Immunotherapy Combination Treatment Potentially Effective for Lung Cancer


Progression-free survival was seen in 16 patients treated with a combination of nivolumab and ipilimumab.

Researchers in a new study found that a combination of 2 immunotherapy drugs, nivolumab and ipilimumab, could be effective for treating patients with small cell lung cancer (SCLC).

Currently, many patients with SCLC respond to chemotherapy but relapse and develop progressive disease with no effective treatments, according to a study published in The Lancet Oncology presented at the American Society of Clinical Oncology Annual Meeting.

Nivolumab can block the activity of PD-1 and ipilimumab can block CTLA-4. Both molecules the drugs target are found on T cells. This combination of the 2 drugs has already been approved by the FDA for treating advanced melanoma.

In the current phase 1/2 study, researchers evaluated the safety and efficacy of the drugs in 216 patients with SCLC who did not respond to chemotherapy.

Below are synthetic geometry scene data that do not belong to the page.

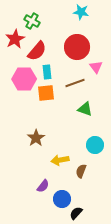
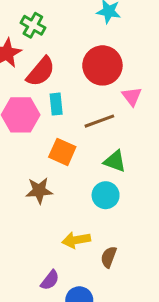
orange square: (46, 93) -> (62, 152), moved, turned 30
brown star: (36, 138) -> (39, 191), moved, turned 30
cyan circle: (95, 145) -> (106, 195), moved

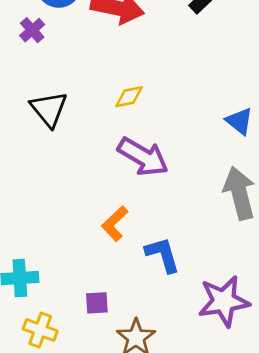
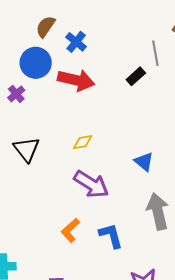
blue triangle: (239, 121) -> (144, 162), moved
blue L-shape: (163, 255) -> (111, 236), moved

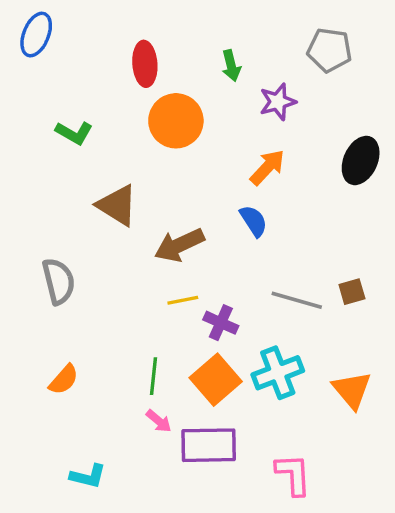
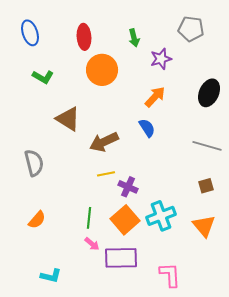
blue ellipse: (36, 35) -> (30, 33), moved, turned -40
brown square: (352, 292) -> (206, 186), moved
gray line: (297, 300) -> (207, 146), moved

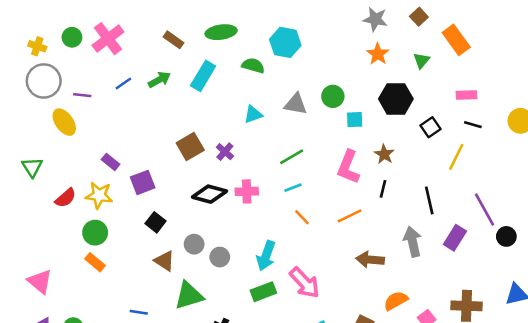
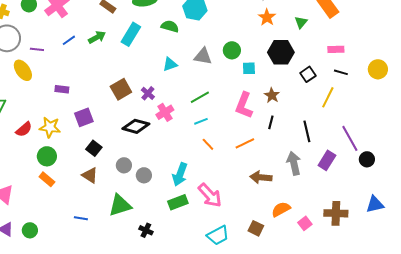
purple rectangle: (111, 162) -> (62, 89), moved, turned -32
pink cross: (247, 191) -> (165, 112), moved, turned -30
brown triangle: (164, 261) -> (90, 175), moved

Patients received nivolumab monotherapy or 2 different combination regimens of both drugs. Researchers found that all patients had longer responses than other experimental drugs, according to the study.

Approximately 10% and 20% of patients treated with nivolumab monotherapy and the combination therapy responded to treatment, respectively. Researchers also found that 16 patients had progression-free survival for over 6 months.

Only 13 to 330% of patients had high-grade toxicities associated with altered pancreatic enzyme activity, diarrhea, difficulty breathing, and lung tissue inflammation, according to the study.

There are 2 phase 3 studies being conducted to find the therapeutic impact of this treatment.

"This is the first trial showing activity of nivolumab and nivolumab plus ipilimumab in SCLC, in a hard-to-treat population of patients with limited treatment options," concluded study first author Scott J. Antonia, MD, PhD.